Watch the video for a high level overview before reading the blog. random-tree You are given a rooted tree. How do you find out the distance between any 2 nodes?

Denote $d [u]$ to be the distance of node $u$ from the root. It can be calculated with simple Tree DP while doing a DFS on the tree. Then, $d i s t (u, v) = d [u] + d [v] - 2 \cdot d [L C A (u, v)]$ So, if you know how to compute the Lowest Common Ancestor of any 2 nodes, finding out the distance between any 2 nodes is easy.

But what if you don’t know how to compute LCA. Can you still solve this problem? It’s difficult. But what if I ask you to compute the distance between nodes $x$ and $x + 1$ . But node $x$ and $x + 1$ can be located anywhere in the tree, so this problem is as difficult as the previous one.

But what if the tree had a special structure. Assume that the nodes of the tree are numbered in DFS order. In this special tree, can you find out the distance between node $x$ and $x + 1$ without involving LCA? dfs-order-tree What properties does this special tree have?

Consider the subtree of node $4$ . Notice that all elements in its subtree are consecutive numbers greater than 4. Is this always true? Yes, a subtree of node $x$ will have all consecutive elements starting from $x + 1$ .

The distance between node $x$ and $x + 1$ is usually one. But there are some nodes for which it is not one. For example $(3, 4)$ , $(5, 6)$ , $(6, 7)$ , $(7, 8)$ $(10, 11)$ , $(11, 12)$ . What do these nodes have in common? They were the last leaf when you were doing the DFS on some subtree, hence it’s successor went into a different subtree.

But how do you identify the last leaf in the subtree? Note that the DFS order assigns label as soon as it encounters a node. Therefore, the last leaf in the subtree must have the highest label.

Define $m x [u]$ to the maximum label of a node in the subtree of node $u$ . This can be computed with a simple Tree DP.

It is clear that the distance between $x$ and $x + 1$ is not 1 only if $x$ is equal to $m x [u]$ of some node $u$ .

But, for each $x$ , we can’t afford to check each $u$ and see if $m x [u] = x$ . But can we do it the other way round? Let’s process each node $u$ and record somewhere that $m x [u]$ is one such vertex whose distance to its successor is not 1.

This is the first form of Contribution Technique where iterating one quantity over the other improved the time complexity from $O (n^{2})$ to $O (n)$ .

Now we know the list of nodes whose successor is somewhere far in another subtree. But is this information useful to us? Not really, because we still don’t know how far. Can we also figure out how far using Contribution Technique?

Let’s consider a path between $x$ and $x + 1$ . 2-types-of-paths It is a combination of an upward path and a downward path. Notice that a downward path always has length 1.

This time, instead of processing nodes and marking $m x [u]$ , let’s process edges and see what info we can extract.

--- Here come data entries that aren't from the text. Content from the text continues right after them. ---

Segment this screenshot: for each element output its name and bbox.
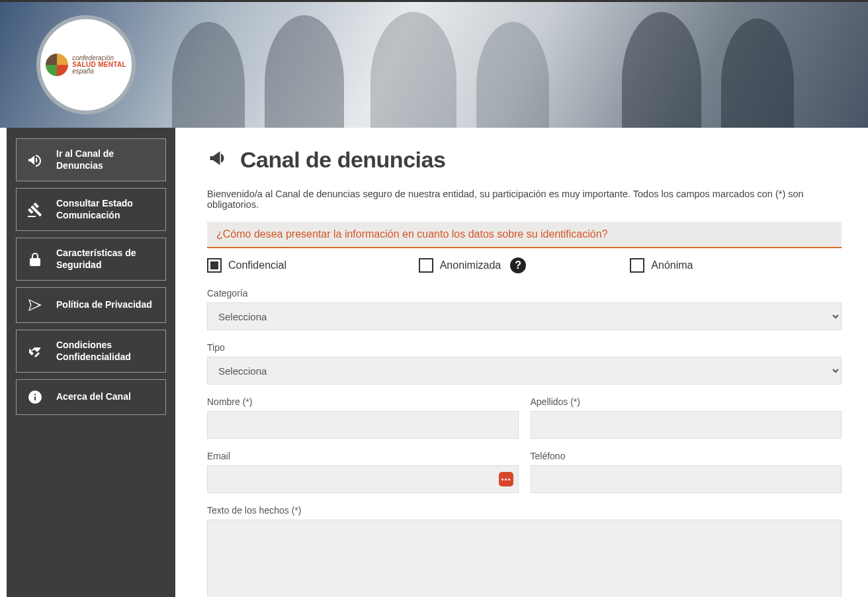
radio-anonima[interactable]: [630, 258, 644, 273]
sidebar-item-acerca[interactable]: Acerca del Canal: [16, 379, 166, 415]
telefono-input[interactable]: [531, 465, 842, 493]
sidebar-item-privacidad[interactable]: Política de Privacidad: [16, 287, 166, 323]
help-icon[interactable]: ?: [510, 257, 526, 273]
sidebar-item-condiciones[interactable]: Condiciones Confidencialidad: [16, 330, 166, 373]
sidebar-item-label: Acerca del Canal: [56, 391, 156, 403]
intro-text: Bienvenido/a al Canal de denuncias segur…: [207, 189, 842, 210]
sidebar-item-canal[interactable]: Ir al Canal de Denuncias: [16, 138, 166, 181]
categoria-label: Categoría: [207, 288, 842, 298]
radio-confidencial-label: Confidencial: [228, 259, 286, 271]
nombre-input[interactable]: [207, 411, 519, 439]
email-label: Email: [207, 451, 519, 461]
info-icon: [26, 389, 44, 405]
apellidos-input[interactable]: [531, 411, 842, 439]
sidebar-item-label: Política de Privacidad: [56, 299, 156, 311]
silhouette: [476, 22, 549, 128]
texto-textarea[interactable]: [207, 520, 842, 597]
sidebar-item-estado[interactable]: Consultar Estado Comunicación: [16, 188, 166, 231]
bullhorn-icon: [207, 146, 231, 173]
categoria-select[interactable]: Selecciona: [207, 302, 842, 330]
tipo-select[interactable]: Selecciona: [207, 357, 842, 385]
hero-banner: confederación SALUD MENTAL españa: [0, 2, 868, 128]
radio-anonimizada[interactable]: [419, 258, 433, 273]
nombre-label: Nombre (*): [207, 396, 519, 407]
logo-line3: españa: [72, 68, 126, 75]
tipo-label: Tipo: [207, 342, 842, 353]
telefono-label: Teléfono: [531, 451, 842, 461]
main-content: Canal de denuncias Bienvenido/a al Canal…: [175, 128, 868, 597]
sidebar-item-label: Condiciones Confidencialidad: [56, 340, 156, 363]
apellidos-label: Apellidos (*): [531, 396, 842, 407]
silhouette: [172, 22, 245, 128]
silhouette: [265, 15, 344, 128]
logo-mark-icon: [46, 54, 68, 76]
page-title: Canal de denuncias: [240, 147, 445, 173]
silhouette: [721, 19, 794, 128]
plane-icon: [26, 297, 44, 313]
radio-confidencial[interactable]: [207, 258, 222, 273]
password-manager-icon[interactable]: [499, 472, 513, 486]
silhouette: [622, 12, 701, 128]
sidebar-item-label: Consultar Estado Comunicación: [56, 198, 156, 221]
bullhorn-icon: [26, 152, 44, 168]
email-input[interactable]: [207, 465, 519, 493]
sidebar-item-label: Ir al Canal de Denuncias: [56, 148, 156, 171]
gavel-icon: [26, 202, 44, 218]
logo: confederación SALUD MENTAL españa: [36, 15, 136, 115]
radio-anonimizada-label: Anonimizada: [440, 259, 501, 271]
radio-anonima-label: Anónima: [651, 259, 693, 271]
identification-question: ¿Cómo desea presentar la información en …: [207, 222, 842, 248]
lock-icon: [26, 252, 44, 267]
sidebar: Ir al Canal de Denuncias Consultar Estad…: [7, 128, 175, 597]
sidebar-item-seguridad[interactable]: Características de Seguridad: [16, 238, 166, 281]
silhouette: [370, 12, 456, 128]
handshake-icon: [26, 344, 44, 359]
sidebar-item-label: Características de Seguridad: [56, 248, 156, 271]
texto-label: Texto de los hechos (*): [207, 505, 842, 516]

Consider any edge $p \to c$ . How many downward paths will it be a part of? Since a downward path has length 1, the journey has to end at node $c$ . So, what are the starting points of the journey? There can only be one starting point, i.e. $c - 1$ . But does this mean that $c - 1 = p$ if this edge acts as a downward path? No, because the path from $c - 1$ can originate from a different subtree, go upward and finally do down and end at $c$ . But do we really care where $c - 1$ is located? No, because wherever it is, we’ve just found an edge that will be in its path. For example, look at the edge between $1 \to 7$ in the tree. Do we care about where 6 is? No. We just know that it HAS to cross this edge before reaching 7.

Therefore, each edge $p \to c$ will be a part of exactly one downward path, i.e, the one originating from $c - 1$ .

Consider the edge $p \to c$ again. How many upward paths will it be a part of? Notice that when we were applying the contribution technique on the nodes, we said that only the vertex $m x [u]$ will have an upward path. Also, recall that an upward path descends down to a downward path of length 1 immediately if it finds the successor. So, the only upward paths that cross $p \to c$ are the ones which originated from the subtree of $c$ and hasn’t yet descended into a downward path. But every successor is already present in the subtree of $c$ , so all paths must have already descended. Except one node, the last leaf, the vertex where the successor is not present in the subtree, hence it continues in the upward path. In the example above, the edge between $(1, 4)$ will be in the upward path starting from the maximum node in the subtree of $4$ which is $6$ .

Therefore, each edge $p \to c$ will be a part of exactly one upward path, i.e, the one originating from $m x [c]$ .

So, if we simply iterate over each edge, and increase the edge count for the originating node of the upward and downward path by 1, by the end of the process, for each node, we will have the total number of edges that it encounters on its path to the successor.

This is the second form of Contribution Technique. Notice how focusing on edges instead of nodes helped us to compute the answer faster.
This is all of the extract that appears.